I remember getting my first ever telly for Christmas when I was 13 years old. It was a 14" colour model, the type with the clicky buttons on the front, no remote, and it took ages to tune each channel in. One step up from the ones where you had to twiddle each individual channel button to tune it in. I was really excited, not just because I could now play on my Spectrum in my own room, but also because I could stay up late and watch films, just so long as the volume was too low for my dad to hear in the room next door.
Weekday nights were great; Channel 4 would have their 'Creature Feature', showing every Godzilla film ever made over a period of two weeks. Then there was Saturday morning TV - Swap Shop and Going Live, not to mention during the week The Crystal Maze and then the tons of comedy on in the evenings. Monty Python, Fist Of Fun, Vic & Bob, the older classics like Open All Hours and Porridge on repeat. When I wasn't playing Elite, there was always something to watch on the box.
Twenty years later, 2010, and this week I cancelled my TV license. It felt really strange, because it's just one of those bills you pay and don't really think about it. This year was different though. I've been saying for years that I don't mind paying the license fee, even though I watch telly once a month or so, because BBC radio and the website are so amazing. Even when they used to print the breakdown of the license fee spend in a pie chart for you (they've not done this for years, I wonder why?), and almost a third went to BBC 1 alone, I still didn't begrudge forking out.

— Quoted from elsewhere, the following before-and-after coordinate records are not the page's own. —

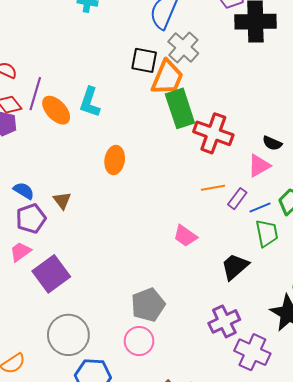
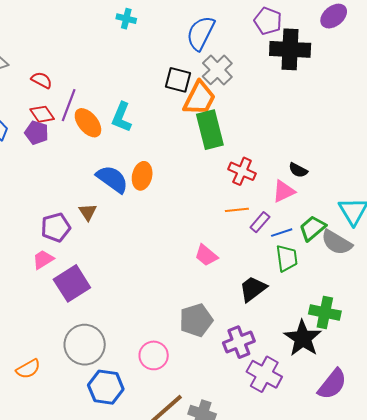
red cross: (213, 133) -> (242, 171), moved, size x0.7
blue semicircle: (24, 191) -> (112, 179), moved, size x1.6
gray pentagon: (148, 305) -> (196, 320), moved

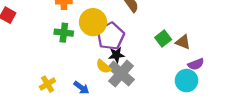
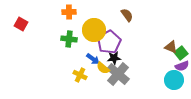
green square: (163, 38) -> (181, 53), moved
yellow cross: (47, 84) -> (80, 75), moved, turned -32
blue arrow: (81, 88) -> (93, 59), moved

About two months ago I was in the loft dragging some decorating things down and saw the red light of the signal booster in the corner. After looking at it or a few seconds, I just though 'why is that thing on? We haven't watched any television for months' and turned it off.
Now I could waffle on for ages about how TV isn't what it used to be, and how in the good old days Morecambe and Wise got 80 million viewers at Christmas, which meant that every mother, child and zygote in the UK was watching, and how now it's all reality shows.
The simple truth is you don't have to go on about it. One sentence is enough. Television is mainly fucking rubbish.
Having said that, I've got to have a bit of a rant. If it's not soap operas (which now seem to be on every evening), it's Cheryl Cole crying at some variety act. New Faces was shit in the 80s, it's no better now that you've got adverts every five minutes and an Irish twat whose idea of talent is a group of five young Irish boys, one of whom is gay. Every year.
Apart from 95% of telly being utter shite, the remaining 5% I don't watch anyway - or when I do, it's on iPlayer about a week later. Like Wonders of the Solar System, which was a fantastic programme. So after talking to the man from TV Licensing, who sounded like he would rather be anywhere else apart from in a call centre talking to idiots like me, he confirmed that "Nah, you don't need one then"
So that just means that if there's something on the idiot's lantern, I'll probably have to go to David and Tara's place. Which, apart from Soccer Saturday when that was on Freeview, is the only place I've really watched telly in the last two years anyway.